Llegados al número 5 del volumen 2 de Fantastic Four, me toca hablaros de John Byrne. Porque podría hacer lo de siempre y dar por supuesto que todos habéis leído su etapa, pero cuando estamos hablando de un cómic como el que nos traemos entre manos en el que tiene más influencia Byrne que Kirby, pues como que nos toca echar la vista atrás y releer el número 258 de Fantastic Four “Interlude”, el que sería mi número favorito de la serie si no fuera por Walter Simonson, ¡y mira que me he puesto veces pesado con Kirby, oiga!
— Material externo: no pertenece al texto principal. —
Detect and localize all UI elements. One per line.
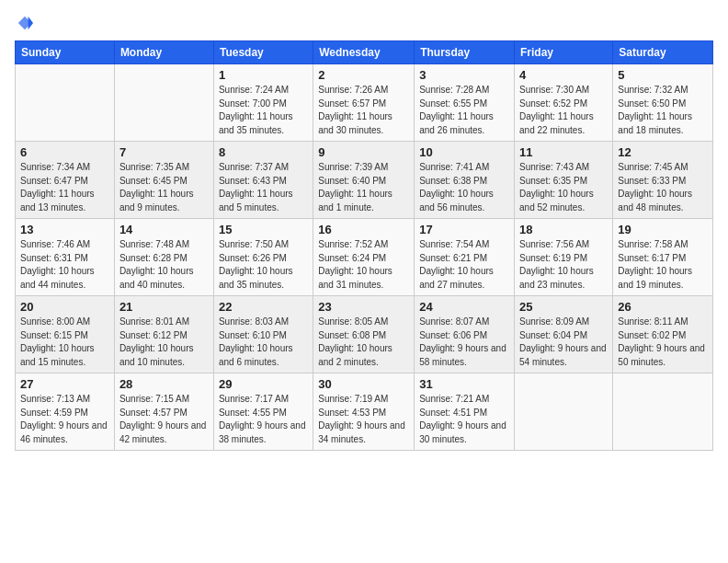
day-info: Sunrise: 7:58 AMSunset: 6:17 PMDaylight:… — [618, 238, 708, 292]
calendar-cell: 7Sunrise: 7:35 AMSunset: 6:45 PMDaylight… — [114, 142, 213, 219]
calendar-cell: 10Sunrise: 7:41 AMSunset: 6:38 PMDayligh… — [415, 142, 515, 219]
day-info: Sunrise: 7:46 AMSunset: 6:31 PMDaylight:… — [20, 238, 109, 292]
calendar-cell: 24Sunrise: 8:07 AMSunset: 6:06 PMDayligh… — [415, 296, 515, 373]
calendar-cell: 11Sunrise: 7:43 AMSunset: 6:35 PMDayligh… — [515, 142, 613, 219]
weekday-friday: Friday — [515, 41, 613, 64]
day-info: Sunrise: 7:24 AMSunset: 7:00 PMDaylight:… — [219, 84, 308, 137]
day-number: 12 — [618, 145, 708, 159]
day-info: Sunrise: 7:21 AMSunset: 4:51 PMDaylight:… — [419, 393, 509, 446]
week-row-4: 20Sunrise: 8:00 AMSunset: 6:15 PMDayligh… — [16, 296, 713, 373]
calendar-cell: 9Sunrise: 7:39 AMSunset: 6:40 PMDaylight… — [313, 142, 415, 219]
day-info: Sunrise: 7:19 AMSunset: 4:53 PMDaylight:… — [318, 393, 409, 446]
day-info: Sunrise: 7:48 AMSunset: 6:28 PMDaylight:… — [119, 238, 209, 292]
calendar-cell — [515, 373, 613, 451]
weekday-monday: Monday — [114, 41, 213, 64]
day-info: Sunrise: 7:45 AMSunset: 6:33 PMDaylight:… — [618, 161, 708, 214]
calendar-cell: 1Sunrise: 7:24 AMSunset: 7:00 PMDaylight… — [213, 64, 313, 142]
logo-icon — [17, 15, 33, 31]
day-number: 21 — [119, 300, 209, 314]
day-info: Sunrise: 7:52 AMSunset: 6:24 PMDaylight:… — [318, 238, 409, 292]
calendar-cell: 28Sunrise: 7:15 AMSunset: 4:57 PMDayligh… — [114, 373, 213, 451]
day-info: Sunrise: 7:35 AMSunset: 6:45 PMDaylight:… — [119, 161, 209, 214]
day-number: 14 — [119, 223, 209, 236]
week-row-3: 13Sunrise: 7:46 AMSunset: 6:31 PMDayligh… — [16, 219, 713, 296]
calendar-cell: 4Sunrise: 7:30 AMSunset: 6:52 PMDaylight… — [515, 64, 613, 142]
weekday-tuesday: Tuesday — [213, 41, 313, 64]
day-info: Sunrise: 7:13 AMSunset: 4:59 PMDaylight:… — [20, 393, 109, 446]
day-number: 7 — [119, 145, 209, 159]
page: SundayMondayTuesdayWednesdayThursdayFrid… — [0, 0, 728, 563]
calendar-cell: 25Sunrise: 8:09 AMSunset: 6:04 PMDayligh… — [515, 296, 613, 373]
day-info: Sunrise: 8:11 AMSunset: 6:02 PMDaylight:… — [618, 316, 708, 369]
calendar: SundayMondayTuesdayWednesdayThursdayFrid… — [15, 40, 713, 451]
calendar-cell: 29Sunrise: 7:17 AMSunset: 4:55 PMDayligh… — [213, 373, 313, 451]
calendar-cell: 27Sunrise: 7:13 AMSunset: 4:59 PMDayligh… — [16, 373, 115, 451]
day-number: 20 — [20, 300, 109, 314]
day-info: Sunrise: 7:26 AMSunset: 6:57 PMDaylight:… — [318, 84, 409, 137]
week-row-1: 1Sunrise: 7:24 AMSunset: 7:00 PMDaylight… — [16, 64, 713, 142]
day-number: 22 — [219, 300, 308, 314]
calendar-cell: 12Sunrise: 7:45 AMSunset: 6:33 PMDayligh… — [613, 142, 713, 219]
day-info: Sunrise: 8:07 AMSunset: 6:06 PMDaylight:… — [419, 316, 509, 369]
calendar-cell — [16, 64, 115, 142]
day-number: 28 — [119, 377, 209, 391]
calendar-cell: 8Sunrise: 7:37 AMSunset: 6:43 PMDaylight… — [213, 142, 313, 219]
day-info: Sunrise: 7:30 AMSunset: 6:52 PMDaylight:… — [519, 84, 608, 137]
day-number: 13 — [20, 223, 109, 236]
day-number: 27 — [20, 377, 109, 391]
weekday-wednesday: Wednesday — [313, 41, 415, 64]
logo — [15, 15, 33, 29]
calendar-cell: 26Sunrise: 8:11 AMSunset: 6:02 PMDayligh… — [613, 296, 713, 373]
day-number: 10 — [419, 145, 509, 159]
day-info: Sunrise: 8:01 AMSunset: 6:12 PMDaylight:… — [119, 316, 209, 369]
day-number: 1 — [219, 68, 308, 82]
week-row-2: 6Sunrise: 7:34 AMSunset: 6:47 PMDaylight… — [16, 142, 713, 219]
day-number: 31 — [419, 377, 509, 391]
calendar-cell: 14Sunrise: 7:48 AMSunset: 6:28 PMDayligh… — [114, 219, 213, 296]
day-number: 24 — [419, 300, 509, 314]
day-info: Sunrise: 7:17 AMSunset: 4:55 PMDaylight:… — [219, 393, 308, 446]
calendar-cell: 19Sunrise: 7:58 AMSunset: 6:17 PMDayligh… — [613, 219, 713, 296]
day-number: 16 — [318, 223, 409, 236]
calendar-cell: 21Sunrise: 8:01 AMSunset: 6:12 PMDayligh… — [114, 296, 213, 373]
day-number: 30 — [318, 377, 409, 391]
day-number: 11 — [519, 145, 608, 159]
week-row-5: 27Sunrise: 7:13 AMSunset: 4:59 PMDayligh… — [16, 373, 713, 451]
day-info: Sunrise: 7:34 AMSunset: 6:47 PMDaylight:… — [20, 161, 109, 214]
day-info: Sunrise: 7:54 AMSunset: 6:21 PMDaylight:… — [419, 238, 509, 292]
calendar-cell: 18Sunrise: 7:56 AMSunset: 6:19 PMDayligh… — [515, 219, 613, 296]
day-info: Sunrise: 8:09 AMSunset: 6:04 PMDaylight:… — [519, 316, 608, 369]
day-info: Sunrise: 7:50 AMSunset: 6:26 PMDaylight:… — [219, 238, 308, 292]
day-number: 8 — [219, 145, 308, 159]
weekday-header-row: SundayMondayTuesdayWednesdayThursdayFrid… — [16, 41, 713, 64]
day-number: 3 — [419, 68, 509, 82]
day-info: Sunrise: 7:15 AMSunset: 4:57 PMDaylight:… — [119, 393, 209, 446]
calendar-cell: 23Sunrise: 8:05 AMSunset: 6:08 PMDayligh… — [313, 296, 415, 373]
day-info: Sunrise: 7:28 AMSunset: 6:55 PMDaylight:… — [419, 84, 509, 137]
day-number: 26 — [618, 300, 708, 314]
calendar-cell: 3Sunrise: 7:28 AMSunset: 6:55 PMDaylight… — [415, 64, 515, 142]
day-number: 6 — [20, 145, 109, 159]
day-number: 18 — [519, 223, 608, 236]
day-info: Sunrise: 7:39 AMSunset: 6:40 PMDaylight:… — [318, 161, 409, 214]
day-info: Sunrise: 7:56 AMSunset: 6:19 PMDaylight:… — [519, 238, 608, 292]
day-number: 9 — [318, 145, 409, 159]
weekday-saturday: Saturday — [613, 41, 713, 64]
calendar-cell: 20Sunrise: 8:00 AMSunset: 6:15 PMDayligh… — [16, 296, 115, 373]
calendar-cell — [114, 64, 213, 142]
calendar-cell: 16Sunrise: 7:52 AMSunset: 6:24 PMDayligh… — [313, 219, 415, 296]
calendar-cell: 13Sunrise: 7:46 AMSunset: 6:31 PMDayligh… — [16, 219, 115, 296]
calendar-cell: 17Sunrise: 7:54 AMSunset: 6:21 PMDayligh… — [415, 219, 515, 296]
calendar-cell: 30Sunrise: 7:19 AMSunset: 4:53 PMDayligh… — [313, 373, 415, 451]
calendar-cell: 31Sunrise: 7:21 AMSunset: 4:51 PMDayligh… — [415, 373, 515, 451]
calendar-cell: 15Sunrise: 7:50 AMSunset: 6:26 PMDayligh… — [213, 219, 313, 296]
header — [15, 15, 713, 29]
calendar-cell: 22Sunrise: 8:03 AMSunset: 6:10 PMDayligh… — [213, 296, 313, 373]
day-info: Sunrise: 7:32 AMSunset: 6:50 PMDaylight:… — [618, 84, 708, 137]
day-number: 23 — [318, 300, 409, 314]
calendar-cell — [613, 373, 713, 451]
day-number: 29 — [219, 377, 308, 391]
day-number: 2 — [318, 68, 409, 82]
day-number: 19 — [618, 223, 708, 236]
day-info: Sunrise: 7:41 AMSunset: 6:38 PMDaylight:… — [419, 161, 509, 214]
¡PUTA OBRA MAESTRA INDISCUTIBLE!

“Interludio” es uno de los perros verdes de la serie original, porque está protagonizado por completo por el Doctor Muerte. No hay Reed Richards, no hay pelea contra nadie, nada de nada. Es Victor Von Doom en su rutina diaria, dándose una ducha, desayunando, gobernando y planeando como vengarse del maldito Reed Richards. La aparente sencillez de un guión casi costumbrista -o sin casi- supone un retrato psicológico del personaje, de su famosa “honorabilidad”, de su crueldad y de toda la genialidad que encerraba el villano más importante del Universo Marvel. Hay en este cómic varias viñetas que se convierten en referencias a la hora de retratar al personaje, dejando claro que cualquier autor a posteriori tendría que contar con la visión de Byrne y no solo con la de Stan Lee y Jack Kirby. Pero volvamos a Jim Lee…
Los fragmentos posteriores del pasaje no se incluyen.